Non c’è modo di negarlo: il problema è globale. La corruzione all’italiana è la stessa in Romania, Indonesia, Brasile… basta lanciare uno sguardo alla mappa di Transparency International. Ma bisogna aggiungere che si tratta di corruzione percepita – cioè si sono inventati un modo come fare le domande agli intervistati per ottenere più o meno una indicazione del grado di degrado. La corruzione percepita probabilmente non tiene conto della corruzione ad altissimo livello che non arriva nemmeno in televisione, ed ecco che la Germania si presenta in quel tranquilizzante blè scuro. Chissà, forse vedremo scoppiare la bolla tedesca…
Riassumiamo: la globalizzazione è il problema chiave che racchiude sia i temi economici (lavoro, reddito, ineguaglianza) che quelli digitali. Se non vivessimo in una globalizzazione sfrenata darwiniana, tutti questi problemi non si manifesterebbero in questo modo.
Io vedo la possibilità di definirci un partito non meramentee anti-globalizzazione (che avrebbe un tono un po’ retrò, ma forse ci starebbe pure), ma della globalizzazione etica, partecipata, regolamentata. Da ciò deriva poi anche la politica locale in quanto ormai da anni ogni politica locale si occupa del mitigare gli effetti del globale – e invariabilmente fallisce.
Per assurdo, quelle poche politiche locali che non hanno nulla a che fare col globale, come i diritti delle minoranze, soffrono dall’indisponibilità di maggioranze inquiete, insoddisfatte, insicure per gli sviluppi mondiali, alla ricerca di soluzioni – che siano anche semplici come l’imperativo cattolico.
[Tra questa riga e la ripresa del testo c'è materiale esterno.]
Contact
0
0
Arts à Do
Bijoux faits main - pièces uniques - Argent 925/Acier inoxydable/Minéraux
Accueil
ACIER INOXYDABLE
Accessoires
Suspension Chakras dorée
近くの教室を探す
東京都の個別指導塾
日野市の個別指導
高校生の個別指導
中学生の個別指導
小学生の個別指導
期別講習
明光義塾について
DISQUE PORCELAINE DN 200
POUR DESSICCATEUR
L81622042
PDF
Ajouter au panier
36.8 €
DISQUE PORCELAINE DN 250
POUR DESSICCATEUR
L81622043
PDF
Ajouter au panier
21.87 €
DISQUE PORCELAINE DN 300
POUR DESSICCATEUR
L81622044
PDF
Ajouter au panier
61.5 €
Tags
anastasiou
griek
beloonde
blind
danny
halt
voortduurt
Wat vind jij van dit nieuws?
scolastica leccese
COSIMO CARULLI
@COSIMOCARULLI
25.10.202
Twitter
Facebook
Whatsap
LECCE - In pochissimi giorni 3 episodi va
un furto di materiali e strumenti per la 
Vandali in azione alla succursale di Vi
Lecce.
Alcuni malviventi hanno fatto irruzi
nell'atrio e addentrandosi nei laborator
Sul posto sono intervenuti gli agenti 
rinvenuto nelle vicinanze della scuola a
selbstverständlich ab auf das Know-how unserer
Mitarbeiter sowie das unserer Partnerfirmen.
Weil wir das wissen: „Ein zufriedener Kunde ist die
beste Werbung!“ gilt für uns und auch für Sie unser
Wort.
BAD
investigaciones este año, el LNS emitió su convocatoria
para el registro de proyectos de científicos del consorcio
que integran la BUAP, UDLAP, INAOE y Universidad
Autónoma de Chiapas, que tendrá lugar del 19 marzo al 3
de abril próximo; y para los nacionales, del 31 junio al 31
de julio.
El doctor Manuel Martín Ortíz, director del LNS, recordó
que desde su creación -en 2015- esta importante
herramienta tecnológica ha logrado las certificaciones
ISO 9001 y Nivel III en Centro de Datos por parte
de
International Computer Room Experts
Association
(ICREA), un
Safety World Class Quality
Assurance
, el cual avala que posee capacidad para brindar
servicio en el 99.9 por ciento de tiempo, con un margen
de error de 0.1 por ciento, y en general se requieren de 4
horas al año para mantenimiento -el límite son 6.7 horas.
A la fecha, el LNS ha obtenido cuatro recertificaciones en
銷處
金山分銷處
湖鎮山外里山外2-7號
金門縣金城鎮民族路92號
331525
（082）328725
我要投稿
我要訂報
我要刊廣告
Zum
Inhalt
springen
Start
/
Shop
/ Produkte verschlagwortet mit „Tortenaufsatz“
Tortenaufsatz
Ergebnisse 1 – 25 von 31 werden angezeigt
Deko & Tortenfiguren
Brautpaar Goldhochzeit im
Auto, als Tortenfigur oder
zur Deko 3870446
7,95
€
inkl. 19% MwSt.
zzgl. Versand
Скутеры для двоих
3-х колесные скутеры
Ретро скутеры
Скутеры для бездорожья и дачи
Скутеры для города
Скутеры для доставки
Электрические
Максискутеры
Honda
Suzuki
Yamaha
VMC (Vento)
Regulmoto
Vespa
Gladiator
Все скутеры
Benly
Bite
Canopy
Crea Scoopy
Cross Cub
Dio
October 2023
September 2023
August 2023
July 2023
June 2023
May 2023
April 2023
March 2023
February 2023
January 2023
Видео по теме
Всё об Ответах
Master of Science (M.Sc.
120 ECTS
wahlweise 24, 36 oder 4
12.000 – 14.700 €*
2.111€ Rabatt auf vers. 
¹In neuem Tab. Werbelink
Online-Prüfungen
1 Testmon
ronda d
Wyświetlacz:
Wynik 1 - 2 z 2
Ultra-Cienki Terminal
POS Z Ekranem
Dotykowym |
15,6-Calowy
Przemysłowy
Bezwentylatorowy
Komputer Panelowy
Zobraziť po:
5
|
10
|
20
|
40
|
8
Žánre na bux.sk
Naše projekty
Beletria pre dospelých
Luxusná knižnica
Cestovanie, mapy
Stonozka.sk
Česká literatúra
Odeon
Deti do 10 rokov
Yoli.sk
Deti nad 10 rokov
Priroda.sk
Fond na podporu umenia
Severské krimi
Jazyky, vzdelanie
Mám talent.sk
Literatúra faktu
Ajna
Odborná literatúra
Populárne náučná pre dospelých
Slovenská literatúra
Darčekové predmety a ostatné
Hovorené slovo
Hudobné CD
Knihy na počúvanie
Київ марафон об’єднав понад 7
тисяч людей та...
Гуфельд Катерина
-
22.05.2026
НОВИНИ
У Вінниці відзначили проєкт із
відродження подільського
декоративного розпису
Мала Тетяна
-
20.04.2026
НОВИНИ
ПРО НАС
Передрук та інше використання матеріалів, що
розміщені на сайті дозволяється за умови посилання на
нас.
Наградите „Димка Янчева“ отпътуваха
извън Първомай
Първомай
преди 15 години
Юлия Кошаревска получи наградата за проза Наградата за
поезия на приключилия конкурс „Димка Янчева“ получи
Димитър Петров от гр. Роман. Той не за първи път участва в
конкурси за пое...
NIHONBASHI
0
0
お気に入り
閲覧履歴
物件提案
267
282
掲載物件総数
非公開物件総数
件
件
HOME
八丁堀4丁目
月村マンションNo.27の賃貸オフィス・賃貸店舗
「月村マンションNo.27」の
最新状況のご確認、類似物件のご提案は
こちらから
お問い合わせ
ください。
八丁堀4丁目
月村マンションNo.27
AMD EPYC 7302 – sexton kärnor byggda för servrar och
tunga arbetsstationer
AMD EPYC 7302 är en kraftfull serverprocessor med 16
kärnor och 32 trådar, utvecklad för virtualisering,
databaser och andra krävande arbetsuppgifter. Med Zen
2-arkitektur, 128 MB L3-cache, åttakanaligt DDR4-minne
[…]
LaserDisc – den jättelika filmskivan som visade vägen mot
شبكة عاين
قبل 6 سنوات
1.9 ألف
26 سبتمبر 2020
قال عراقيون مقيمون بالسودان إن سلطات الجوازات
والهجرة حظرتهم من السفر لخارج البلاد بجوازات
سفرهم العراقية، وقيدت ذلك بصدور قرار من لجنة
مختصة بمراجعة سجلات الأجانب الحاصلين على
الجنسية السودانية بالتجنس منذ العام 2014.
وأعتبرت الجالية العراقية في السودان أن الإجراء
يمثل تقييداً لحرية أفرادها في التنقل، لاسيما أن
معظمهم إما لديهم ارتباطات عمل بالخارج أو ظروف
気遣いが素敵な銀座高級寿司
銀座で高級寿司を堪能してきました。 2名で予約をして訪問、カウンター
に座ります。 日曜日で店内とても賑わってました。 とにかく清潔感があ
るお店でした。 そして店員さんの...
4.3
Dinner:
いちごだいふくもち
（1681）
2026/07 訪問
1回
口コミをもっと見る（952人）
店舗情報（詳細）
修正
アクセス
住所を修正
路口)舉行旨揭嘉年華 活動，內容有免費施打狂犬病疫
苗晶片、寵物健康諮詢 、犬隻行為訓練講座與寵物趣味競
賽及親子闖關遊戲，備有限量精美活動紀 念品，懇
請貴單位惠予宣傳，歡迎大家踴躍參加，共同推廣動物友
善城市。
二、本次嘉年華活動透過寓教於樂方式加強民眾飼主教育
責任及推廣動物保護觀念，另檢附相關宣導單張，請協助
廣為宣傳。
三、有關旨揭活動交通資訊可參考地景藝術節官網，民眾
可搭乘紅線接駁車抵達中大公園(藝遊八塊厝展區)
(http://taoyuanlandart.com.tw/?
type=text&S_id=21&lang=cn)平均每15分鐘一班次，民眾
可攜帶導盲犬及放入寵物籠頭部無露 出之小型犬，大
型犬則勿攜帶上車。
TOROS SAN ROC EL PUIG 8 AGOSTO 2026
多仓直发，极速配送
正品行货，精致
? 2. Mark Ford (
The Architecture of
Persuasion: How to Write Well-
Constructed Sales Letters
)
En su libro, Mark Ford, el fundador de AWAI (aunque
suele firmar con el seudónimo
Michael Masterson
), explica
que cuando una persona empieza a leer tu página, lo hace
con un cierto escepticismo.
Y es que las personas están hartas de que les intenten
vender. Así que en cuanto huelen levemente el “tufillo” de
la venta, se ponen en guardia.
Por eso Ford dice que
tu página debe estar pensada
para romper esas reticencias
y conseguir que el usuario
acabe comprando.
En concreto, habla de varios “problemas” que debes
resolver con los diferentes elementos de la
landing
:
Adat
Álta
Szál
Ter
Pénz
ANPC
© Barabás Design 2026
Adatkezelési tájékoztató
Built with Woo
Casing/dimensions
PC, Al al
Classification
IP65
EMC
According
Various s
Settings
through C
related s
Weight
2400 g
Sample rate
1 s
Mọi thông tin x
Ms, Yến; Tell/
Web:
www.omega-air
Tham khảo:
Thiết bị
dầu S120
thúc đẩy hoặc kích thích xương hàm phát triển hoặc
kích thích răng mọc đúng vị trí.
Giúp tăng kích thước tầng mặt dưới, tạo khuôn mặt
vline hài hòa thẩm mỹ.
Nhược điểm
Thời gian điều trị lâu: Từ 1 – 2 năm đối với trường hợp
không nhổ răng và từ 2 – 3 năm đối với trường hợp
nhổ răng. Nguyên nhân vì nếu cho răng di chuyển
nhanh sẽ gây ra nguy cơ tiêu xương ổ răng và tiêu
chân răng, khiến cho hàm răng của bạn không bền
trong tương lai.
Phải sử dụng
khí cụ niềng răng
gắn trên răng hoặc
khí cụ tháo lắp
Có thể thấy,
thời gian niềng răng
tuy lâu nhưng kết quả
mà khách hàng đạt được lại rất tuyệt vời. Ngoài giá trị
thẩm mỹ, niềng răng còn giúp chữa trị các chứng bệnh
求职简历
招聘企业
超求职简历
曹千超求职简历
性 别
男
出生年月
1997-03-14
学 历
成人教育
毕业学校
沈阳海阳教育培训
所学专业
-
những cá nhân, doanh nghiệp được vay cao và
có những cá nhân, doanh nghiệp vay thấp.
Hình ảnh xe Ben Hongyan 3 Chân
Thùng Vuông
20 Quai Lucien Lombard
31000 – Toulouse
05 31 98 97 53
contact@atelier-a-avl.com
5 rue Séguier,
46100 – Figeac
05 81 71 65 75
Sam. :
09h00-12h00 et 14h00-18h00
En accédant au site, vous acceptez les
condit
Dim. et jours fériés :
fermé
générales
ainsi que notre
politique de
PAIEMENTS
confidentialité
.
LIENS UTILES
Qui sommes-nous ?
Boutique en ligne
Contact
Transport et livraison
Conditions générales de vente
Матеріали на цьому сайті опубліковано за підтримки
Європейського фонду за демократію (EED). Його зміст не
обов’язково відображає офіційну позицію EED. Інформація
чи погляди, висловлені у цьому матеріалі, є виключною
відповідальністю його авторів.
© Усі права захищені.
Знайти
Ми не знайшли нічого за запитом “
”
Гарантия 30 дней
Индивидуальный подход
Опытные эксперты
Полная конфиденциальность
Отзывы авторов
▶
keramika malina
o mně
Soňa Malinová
A stomaco vuoto e col terrore di un improbabile terrorismo nella testa non si riesce a fare nemmeno la politica meramente etica.
Perciò il nostro potenziale ci sta: – movimento globale, come ci ricorda @silvan da quasi nuovo sopraggiunto – dotati di strumenti e filosofia per una vera democrazia mondiale – con la capacità intellettuale di approcciare politiche locali con la comprensione del globale (al contrario della leadership attuale che ritiene la globalizzazione una legge naturale!). questo può implicare temporanei usi di protezionismo alla ricerca di accordi continentali e mondiali…
Mentre nel digitale il “protezionismo” sarebbe la strategia assolutamente vincente: obbligando il paese ad utilizzare tecnologie non più sorvegliabili ci dotiamo di un vantaggio strategico nei confronti di qualsiasi altro paese che ancora si permette di usare Microsoft e Google.